▶ [Activity]: Take the listing below and output it again exactly.

▶ [Data extracts]:
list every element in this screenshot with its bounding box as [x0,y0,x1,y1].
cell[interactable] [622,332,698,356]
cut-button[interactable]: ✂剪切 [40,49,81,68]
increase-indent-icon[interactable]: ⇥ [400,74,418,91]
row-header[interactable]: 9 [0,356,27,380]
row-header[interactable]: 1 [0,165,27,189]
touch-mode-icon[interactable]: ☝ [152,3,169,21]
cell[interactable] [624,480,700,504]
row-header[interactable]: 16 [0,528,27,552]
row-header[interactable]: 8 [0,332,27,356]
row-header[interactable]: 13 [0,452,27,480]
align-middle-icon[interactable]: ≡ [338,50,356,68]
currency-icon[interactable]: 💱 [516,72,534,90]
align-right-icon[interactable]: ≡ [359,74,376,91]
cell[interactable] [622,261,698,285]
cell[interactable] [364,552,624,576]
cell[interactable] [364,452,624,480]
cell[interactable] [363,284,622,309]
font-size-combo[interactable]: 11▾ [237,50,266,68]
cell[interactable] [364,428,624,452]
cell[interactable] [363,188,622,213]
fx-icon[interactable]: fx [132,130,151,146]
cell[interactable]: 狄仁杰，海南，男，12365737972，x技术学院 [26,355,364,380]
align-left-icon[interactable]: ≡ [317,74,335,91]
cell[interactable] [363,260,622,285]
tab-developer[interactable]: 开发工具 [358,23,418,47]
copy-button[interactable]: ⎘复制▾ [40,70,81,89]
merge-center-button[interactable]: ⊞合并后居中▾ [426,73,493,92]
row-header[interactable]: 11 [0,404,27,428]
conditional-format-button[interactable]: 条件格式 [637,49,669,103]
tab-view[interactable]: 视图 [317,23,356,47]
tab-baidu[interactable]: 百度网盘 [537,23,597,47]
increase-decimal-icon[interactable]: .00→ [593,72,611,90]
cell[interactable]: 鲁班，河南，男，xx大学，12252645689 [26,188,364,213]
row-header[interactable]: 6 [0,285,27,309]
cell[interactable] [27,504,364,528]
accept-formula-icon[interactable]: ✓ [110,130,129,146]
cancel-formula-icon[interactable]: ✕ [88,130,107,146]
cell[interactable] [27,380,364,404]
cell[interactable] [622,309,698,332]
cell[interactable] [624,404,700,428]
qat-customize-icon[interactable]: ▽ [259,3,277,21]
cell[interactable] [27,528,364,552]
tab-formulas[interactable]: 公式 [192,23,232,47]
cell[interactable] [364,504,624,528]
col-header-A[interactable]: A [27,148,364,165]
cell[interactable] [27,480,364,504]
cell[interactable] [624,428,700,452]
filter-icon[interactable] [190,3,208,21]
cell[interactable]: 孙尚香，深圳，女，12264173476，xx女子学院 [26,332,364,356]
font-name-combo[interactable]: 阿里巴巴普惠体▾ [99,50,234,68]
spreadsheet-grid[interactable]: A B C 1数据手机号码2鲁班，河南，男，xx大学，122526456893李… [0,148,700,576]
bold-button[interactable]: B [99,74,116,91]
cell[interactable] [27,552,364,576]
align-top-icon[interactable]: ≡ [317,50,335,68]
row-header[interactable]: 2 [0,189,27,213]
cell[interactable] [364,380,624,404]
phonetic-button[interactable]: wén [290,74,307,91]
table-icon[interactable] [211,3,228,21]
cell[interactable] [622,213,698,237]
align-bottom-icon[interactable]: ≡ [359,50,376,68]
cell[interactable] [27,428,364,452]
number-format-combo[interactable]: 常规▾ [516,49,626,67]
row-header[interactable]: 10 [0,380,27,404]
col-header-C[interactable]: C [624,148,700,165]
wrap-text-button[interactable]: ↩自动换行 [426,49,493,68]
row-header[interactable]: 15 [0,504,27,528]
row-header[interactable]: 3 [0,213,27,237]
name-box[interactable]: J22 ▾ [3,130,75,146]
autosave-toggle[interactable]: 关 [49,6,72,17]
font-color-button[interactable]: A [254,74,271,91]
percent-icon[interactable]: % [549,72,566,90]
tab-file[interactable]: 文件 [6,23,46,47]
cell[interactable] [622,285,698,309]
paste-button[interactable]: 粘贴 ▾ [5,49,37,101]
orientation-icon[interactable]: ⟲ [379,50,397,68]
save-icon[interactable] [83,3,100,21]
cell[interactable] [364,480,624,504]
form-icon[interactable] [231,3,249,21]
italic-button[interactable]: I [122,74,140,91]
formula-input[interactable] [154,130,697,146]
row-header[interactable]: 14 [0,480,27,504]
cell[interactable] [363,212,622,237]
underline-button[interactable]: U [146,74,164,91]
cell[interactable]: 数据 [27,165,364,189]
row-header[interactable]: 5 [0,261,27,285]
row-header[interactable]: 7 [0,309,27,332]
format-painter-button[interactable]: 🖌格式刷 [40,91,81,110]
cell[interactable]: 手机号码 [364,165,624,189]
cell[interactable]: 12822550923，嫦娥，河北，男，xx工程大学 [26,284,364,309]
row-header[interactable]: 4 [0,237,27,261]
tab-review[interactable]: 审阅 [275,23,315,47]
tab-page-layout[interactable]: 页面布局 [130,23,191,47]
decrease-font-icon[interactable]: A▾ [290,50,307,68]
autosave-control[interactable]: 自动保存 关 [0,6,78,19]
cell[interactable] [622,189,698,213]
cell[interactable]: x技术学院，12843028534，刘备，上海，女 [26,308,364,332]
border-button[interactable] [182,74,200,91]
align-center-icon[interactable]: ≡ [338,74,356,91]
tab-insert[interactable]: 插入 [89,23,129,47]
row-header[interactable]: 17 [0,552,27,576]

▶ [Task result]:
list every element in this screenshot with its bounding box as [x0,y0,x1,y1].
cell[interactable] [622,332,698,356]
cut-button[interactable]: ✂剪切 [40,49,81,68]
increase-indent-icon[interactable]: ⇥ [400,74,418,91]
row-header[interactable]: 9 [0,356,27,380]
row-header[interactable]: 1 [0,165,27,189]
touch-mode-icon[interactable]: ☝ [152,3,169,21]
cell[interactable] [624,480,700,504]
row-header[interactable]: 16 [0,528,27,552]
row-header[interactable]: 8 [0,332,27,356]
row-header[interactable]: 13 [0,452,27,480]
align-middle-icon[interactable]: ≡ [338,50,356,68]
currency-icon[interactable]: 💱 [516,72,534,90]
align-right-icon[interactable]: ≡ [359,74,376,91]
cell[interactable] [622,261,698,285]
cell[interactable] [364,552,624,576]
cell[interactable] [364,452,624,480]
cell[interactable] [363,284,622,309]
font-size-combo[interactable]: 11▾ [237,50,266,68]
cell[interactable] [364,428,624,452]
cell[interactable] [363,188,622,213]
fx-icon[interactable]: fx [132,130,151,146]
cell[interactable]: 狄仁杰，海南，男，12365737972，x技术学院 [26,355,364,380]
align-left-icon[interactable]: ≡ [317,74,335,91]
cell[interactable] [363,260,622,285]
tab-developer[interactable]: 开发工具 [358,23,418,47]
copy-button[interactable]: ⎘复制▾ [40,70,81,89]
merge-center-button[interactable]: ⊞合并后居中▾ [426,73,493,92]
row-header[interactable]: 11 [0,404,27,428]
conditional-format-button[interactable]: 条件格式 [637,49,669,103]
tab-view[interactable]: 视图 [317,23,356,47]
tab-baidu[interactable]: 百度网盘 [537,23,597,47]
increase-decimal-icon[interactable]: .00→ [593,72,611,90]
cell[interactable]: 鲁班，河南，男，xx大学，12252645689 [26,188,364,213]
row-header[interactable]: 6 [0,285,27,309]
cell[interactable] [27,504,364,528]
accept-formula-icon[interactable]: ✓ [110,130,129,146]
cancel-formula-icon[interactable]: ✕ [88,130,107,146]
cell[interactable] [27,380,364,404]
cell[interactable] [622,309,698,332]
cell[interactable] [624,404,700,428]
qat-customize-icon[interactable]: ▽ [259,3,277,21]
cell[interactable] [27,528,364,552]
tab-formulas[interactable]: 公式 [192,23,232,47]
cell[interactable] [364,504,624,528]
col-header-A[interactable]: A [27,148,364,165]
cell[interactable] [27,480,364,504]
cell[interactable] [624,428,700,452]
filter-icon[interactable] [190,3,208,21]
cell[interactable]: 孙尚香，深圳，女，12264173476，xx女子学院 [26,332,364,356]
font-name-combo[interactable]: 阿里巴巴普惠体▾ [99,50,234,68]
spreadsheet-grid[interactable]: A B C 1数据手机号码2鲁班，河南，男，xx大学，122526456893李… [0,148,700,576]
bold-button[interactable]: B [99,74,116,91]
cell[interactable] [27,552,364,576]
align-top-icon[interactable]: ≡ [317,50,335,68]
row-header[interactable]: 2 [0,189,27,213]
cell[interactable] [364,380,624,404]
phonetic-button[interactable]: wén [290,74,307,91]
table-icon[interactable] [211,3,228,21]
cell[interactable] [622,213,698,237]
align-bottom-icon[interactable]: ≡ [359,50,376,68]
cell[interactable] [27,428,364,452]
number-format-combo[interactable]: 常规▾ [516,49,626,67]
row-header[interactable]: 10 [0,380,27,404]
col-header-C[interactable]: C [624,148,700,165]
wrap-text-button[interactable]: ↩自动换行 [426,49,493,68]
row-header[interactable]: 15 [0,504,27,528]
row-header[interactable]: 3 [0,213,27,237]
name-box[interactable]: J22 ▾ [3,130,75,146]
autosave-toggle[interactable]: 关 [49,6,72,17]
font-color-button[interactable]: A [254,74,271,91]
percent-icon[interactable]: % [549,72,566,90]
tab-file[interactable]: 文件 [6,23,46,47]
cell[interactable] [622,285,698,309]
paste-button[interactable]: 粘贴 ▾ [5,49,37,101]
orientation-icon[interactable]: ⟲ [379,50,397,68]
save-icon[interactable] [83,3,100,21]
cell[interactable] [364,480,624,504]
form-icon[interactable] [231,3,249,21]
italic-button[interactable]: I [122,74,140,91]
formula-input[interactable] [154,130,697,146]
row-header[interactable]: 14 [0,480,27,504]
cell[interactable] [363,212,622,237]
underline-button[interactable]: U [146,74,164,91]
cell[interactable]: 数据 [27,165,364,189]
row-header[interactable]: 5 [0,261,27,285]
row-header[interactable]: 7 [0,309,27,332]
format-painter-button[interactable]: 🖌格式刷 [40,91,81,110]
cell[interactable]: 手机号码 [364,165,624,189]
cell[interactable]: 12822550923，嫦娥，河北，男，xx工程大学 [26,284,364,309]
row-header[interactable]: 4 [0,237,27,261]
tab-review[interactable]: 审阅 [275,23,315,47]
tab-page-layout[interactable]: 页面布局 [130,23,191,47]
decrease-font-icon[interactable]: A▾ [290,50,307,68]
autosave-control[interactable]: 自动保存 关 [0,6,78,19]
cell[interactable] [622,189,698,213]
cell[interactable]: x技术学院，12843028534，刘备，上海，女 [26,308,364,332]
border-button[interactable] [182,74,200,91]
align-center-icon[interactable]: ≡ [338,74,356,91]
tab-insert[interactable]: 插入 [89,23,129,47]
row-header[interactable]: 17 [0,552,27,576]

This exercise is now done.